One of his more famous adult stories, The Smoker (also known as Man from the South), was filmed as an episode of Alfred Hitchcock Presents. His short story collection Tales of the Unexpected was adapted to a successful eponymous TV series. A number of his short stories are supposed to be extracts from the diary of his (fictional) Uncle Oswald, a rich gentleman whose sexual exploits form the subject of these stories.

       

For a brief period in the 1960s Dahl wrote screenplays to make money.

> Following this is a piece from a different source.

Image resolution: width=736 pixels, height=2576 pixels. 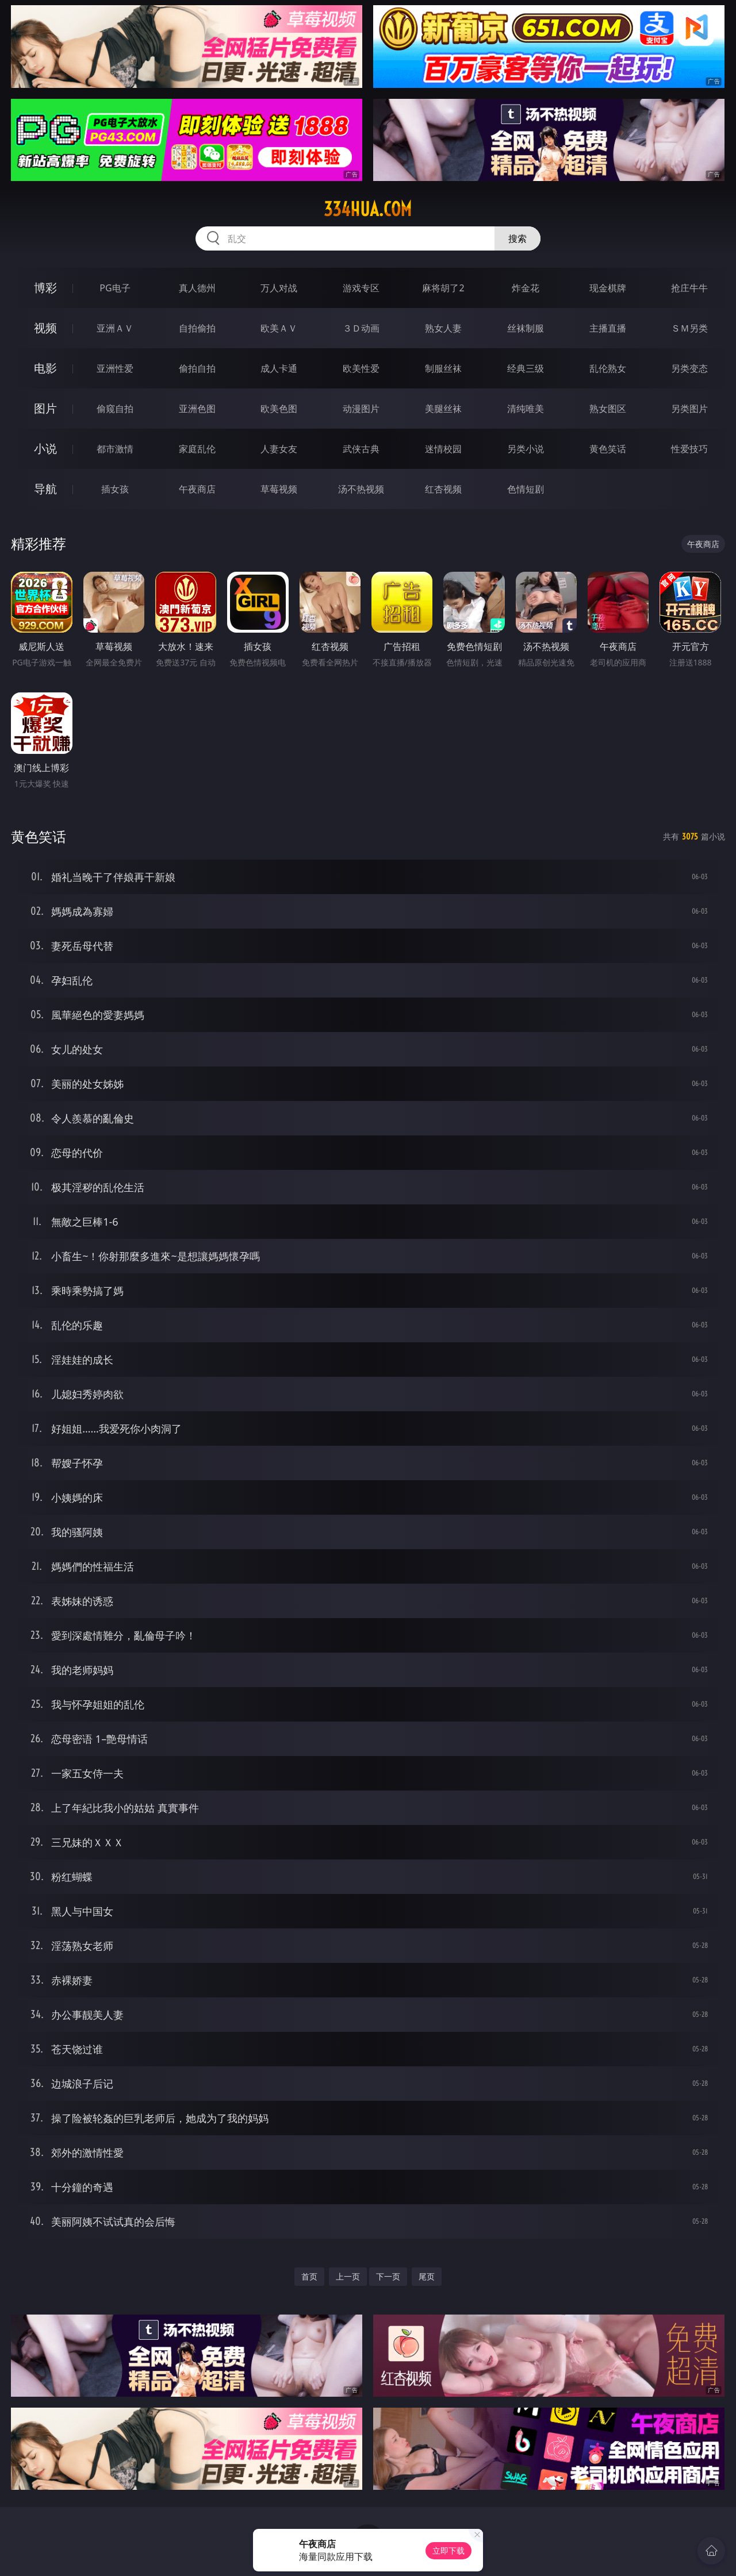 I want to click on 乱伦熟女, so click(x=607, y=368).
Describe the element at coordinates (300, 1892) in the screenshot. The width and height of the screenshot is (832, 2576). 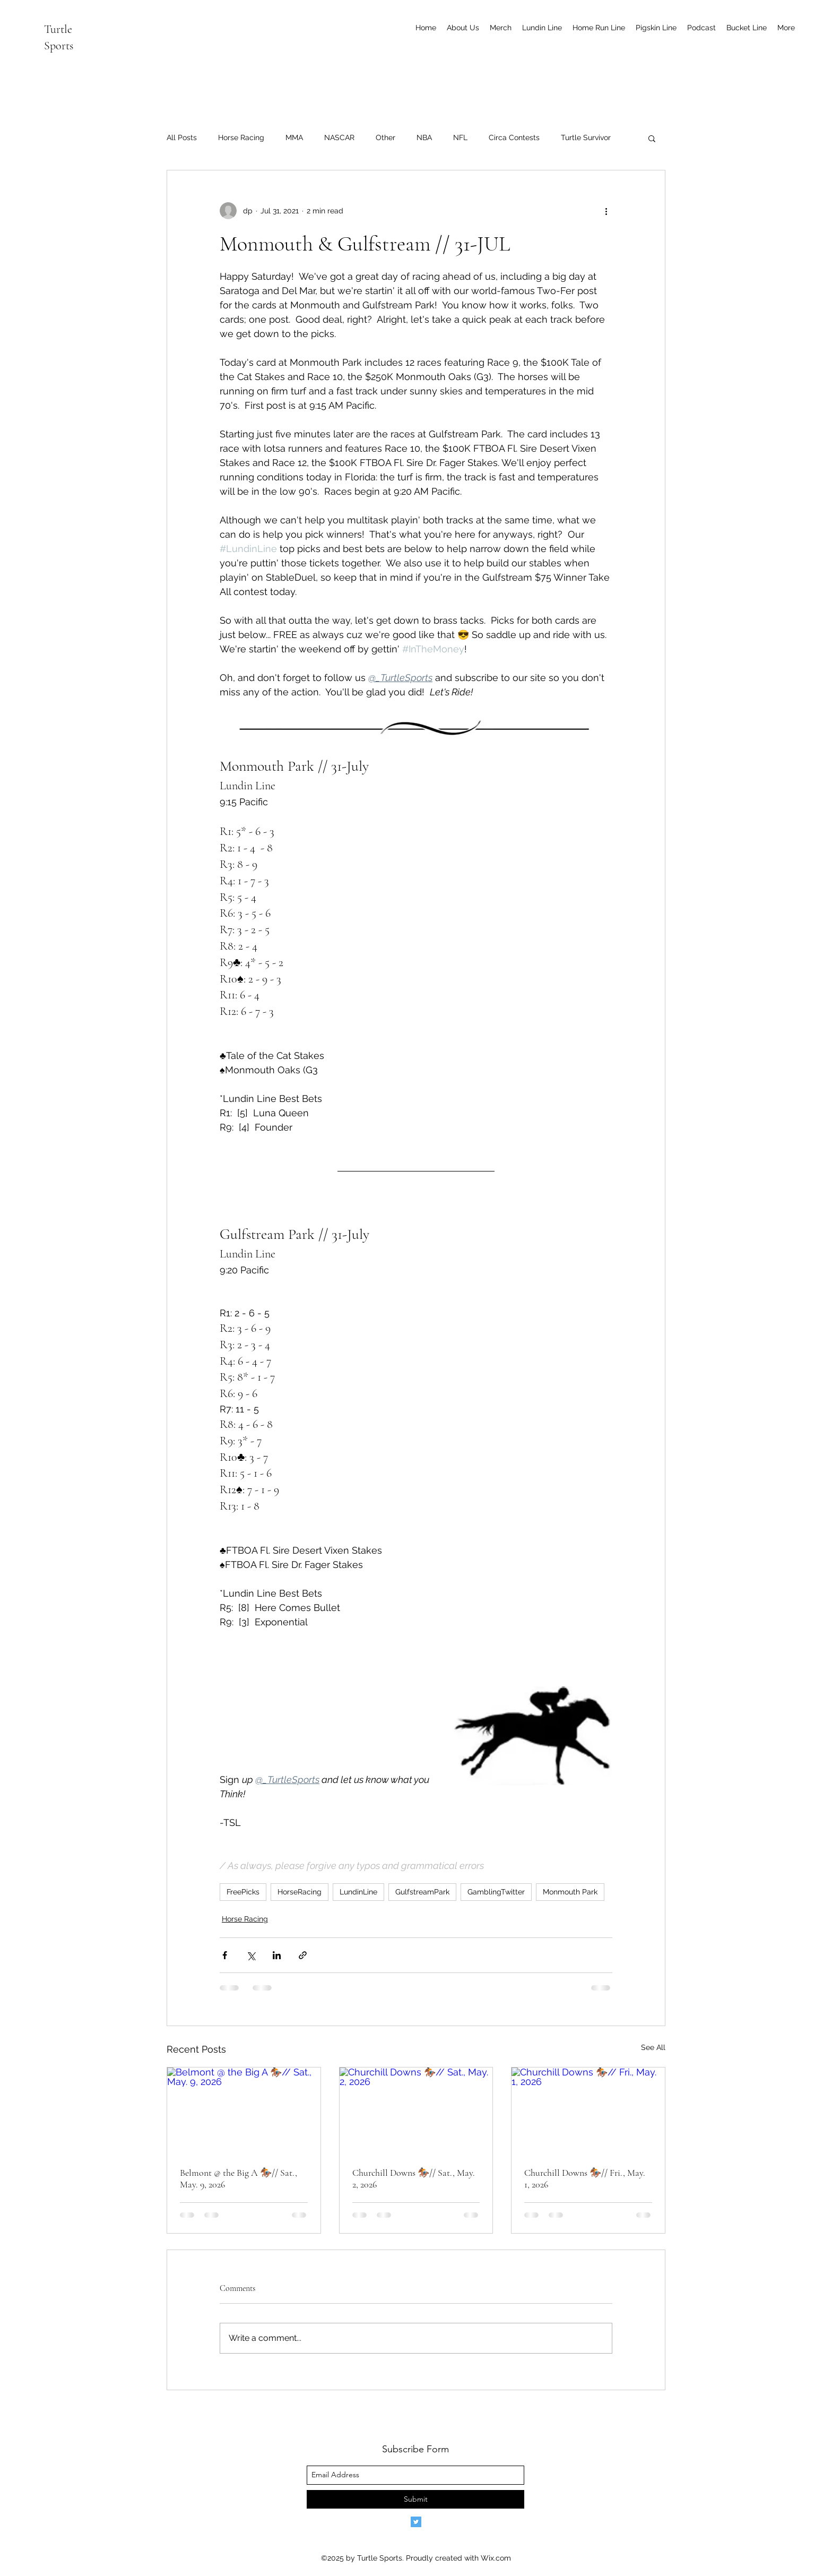 I see `HorseRacing` at that location.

Two of his screenplays-the James Bond film You Only Live Twice and Chitty Chitty Bang Bang-were adaptations of novels by Ian Fleming, and he adapted his own work into Willy Wonka and the Chocolate Factory (1971).

       

Memories with Food at Gipsy House, written with his wife Felicity and published posthumously in 1991, is a mixture of recipes, family reminiscences and Dahl’s musings on favourite subjects such as chocolate, onions, and claret.

       

Many of his children’s books have illustrations by Quentin Blake.

       

Interestingly, he shared a birthday, September 13, with Milton S. Hershey, chocolate entrepreneur and founder of the Hershey Chocolate Company.